→ **Your goal**:
With pictures excluded, copy word for word the lines in the data below from the line containing "hours are reduced" through the line containing "Montegrappa 007 Silver Special".

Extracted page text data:

§ §

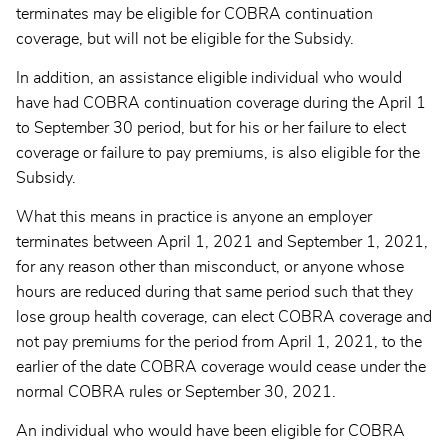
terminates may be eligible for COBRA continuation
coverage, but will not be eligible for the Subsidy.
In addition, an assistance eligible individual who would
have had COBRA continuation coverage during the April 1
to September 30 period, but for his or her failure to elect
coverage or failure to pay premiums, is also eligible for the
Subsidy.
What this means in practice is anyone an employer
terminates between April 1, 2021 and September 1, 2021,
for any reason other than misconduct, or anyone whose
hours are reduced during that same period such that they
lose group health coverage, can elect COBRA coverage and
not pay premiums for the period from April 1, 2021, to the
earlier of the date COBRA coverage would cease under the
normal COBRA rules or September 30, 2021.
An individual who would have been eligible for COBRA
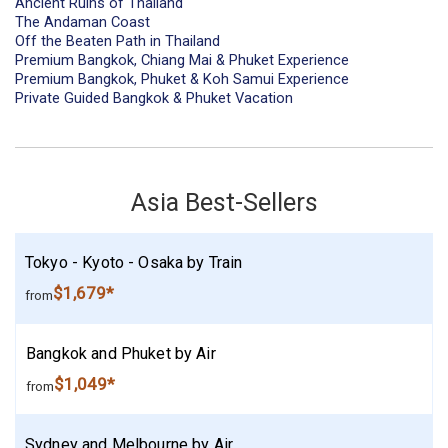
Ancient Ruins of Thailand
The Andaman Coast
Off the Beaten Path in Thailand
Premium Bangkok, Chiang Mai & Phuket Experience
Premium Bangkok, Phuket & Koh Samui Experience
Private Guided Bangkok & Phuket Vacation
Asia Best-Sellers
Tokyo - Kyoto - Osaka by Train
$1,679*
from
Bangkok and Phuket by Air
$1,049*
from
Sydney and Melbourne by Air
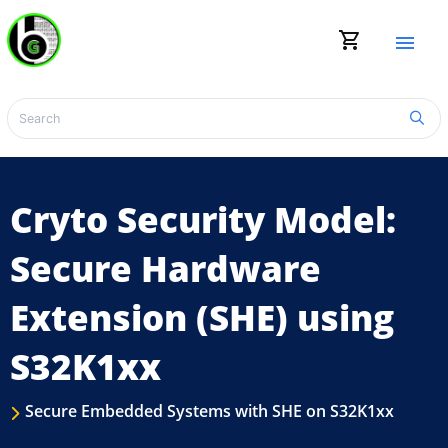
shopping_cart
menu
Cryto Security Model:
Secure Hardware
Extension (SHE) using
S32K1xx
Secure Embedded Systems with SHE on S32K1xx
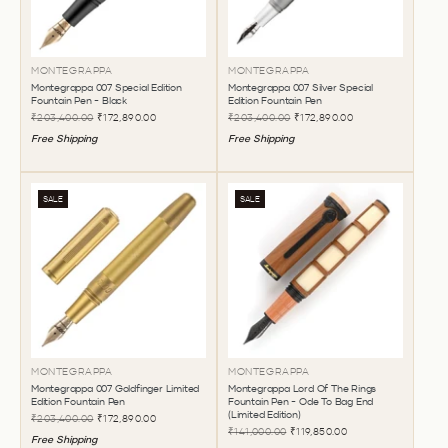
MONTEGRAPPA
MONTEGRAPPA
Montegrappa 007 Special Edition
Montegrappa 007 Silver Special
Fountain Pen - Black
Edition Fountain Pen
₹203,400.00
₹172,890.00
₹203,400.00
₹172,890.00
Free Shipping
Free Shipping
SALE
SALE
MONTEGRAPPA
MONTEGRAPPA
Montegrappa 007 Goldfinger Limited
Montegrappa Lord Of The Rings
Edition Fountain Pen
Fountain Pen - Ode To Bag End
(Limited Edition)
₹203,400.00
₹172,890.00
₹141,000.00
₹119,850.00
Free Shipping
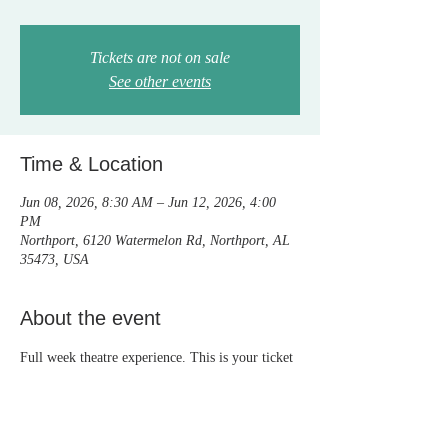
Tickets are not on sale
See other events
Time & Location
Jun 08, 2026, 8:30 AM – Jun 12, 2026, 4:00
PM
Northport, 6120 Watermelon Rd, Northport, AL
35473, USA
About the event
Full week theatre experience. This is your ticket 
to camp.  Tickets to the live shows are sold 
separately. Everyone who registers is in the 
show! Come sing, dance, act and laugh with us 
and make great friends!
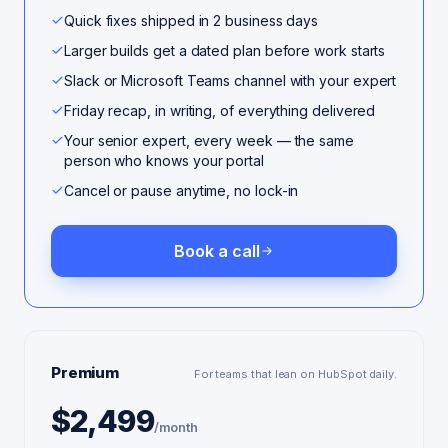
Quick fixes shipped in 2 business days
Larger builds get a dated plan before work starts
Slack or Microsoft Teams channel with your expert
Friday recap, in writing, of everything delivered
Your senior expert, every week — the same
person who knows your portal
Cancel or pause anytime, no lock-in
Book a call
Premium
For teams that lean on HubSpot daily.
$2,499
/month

§ §

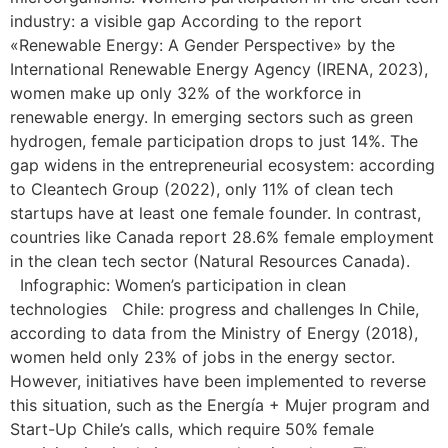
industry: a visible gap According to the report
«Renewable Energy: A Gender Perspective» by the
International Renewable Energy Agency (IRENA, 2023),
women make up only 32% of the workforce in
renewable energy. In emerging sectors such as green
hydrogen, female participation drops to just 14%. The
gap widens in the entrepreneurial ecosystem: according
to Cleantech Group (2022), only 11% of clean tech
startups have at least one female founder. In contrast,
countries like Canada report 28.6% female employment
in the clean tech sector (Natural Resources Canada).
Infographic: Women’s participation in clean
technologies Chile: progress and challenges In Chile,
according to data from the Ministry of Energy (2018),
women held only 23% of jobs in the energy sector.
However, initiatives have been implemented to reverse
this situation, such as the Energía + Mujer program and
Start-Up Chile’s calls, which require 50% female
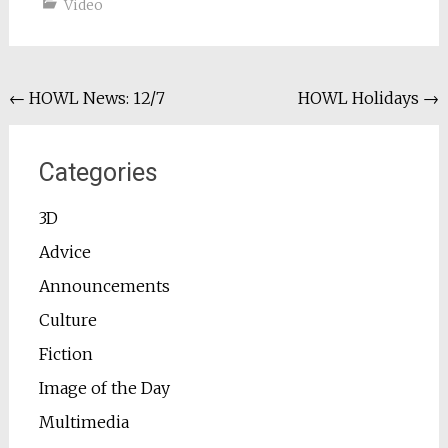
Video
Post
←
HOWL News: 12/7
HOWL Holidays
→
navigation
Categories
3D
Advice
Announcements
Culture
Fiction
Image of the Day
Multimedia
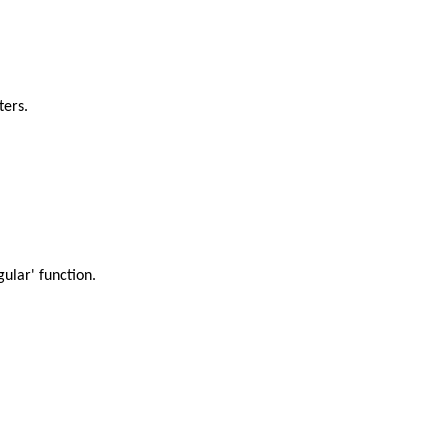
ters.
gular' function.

§ §

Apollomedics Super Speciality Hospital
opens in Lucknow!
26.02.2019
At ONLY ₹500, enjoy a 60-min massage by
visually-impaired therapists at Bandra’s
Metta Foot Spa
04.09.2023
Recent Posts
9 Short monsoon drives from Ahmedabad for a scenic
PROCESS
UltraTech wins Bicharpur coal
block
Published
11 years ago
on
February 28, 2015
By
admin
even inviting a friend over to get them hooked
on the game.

§ §

→ **Exercise solution**:
hours are reduced during that same period such that they
lose group health coverage, can elect COBRA coverage and
not pay premiums for the period from April 1, 2021, to the
earlier of the date COBRA coverage would cease under the
normal COBRA rules or September 30, 2021.
An individual who would have been eligible for COBRA
Ancient Ruins of Thailand
The Andaman Coast
Off the Beaten Path in Thailand
Premium Bangkok, Chiang Mai & Phuket Experience
Premium Bangkok, Phuket & Koh Samui Experience
Private Guided Bangkok & Phuket Vacation
Asia Best-Sellers
Tokyo - Kyoto - Osaka by Train
$1,679*
from
Bangkok and Phuket by Air
$1,049*
from
Sydney and Melbourne by Air
shopping_cart
menu
Cryto Security Model:
Secure Hardware
Extension (SHE) using
S32K1xx
Secure Embedded Systems with SHE on S32K1xx
MONTEGRAPPA
MONTEGRAPPA
Montegrappa 007 Special Edition
Montegrappa 007 Silver Special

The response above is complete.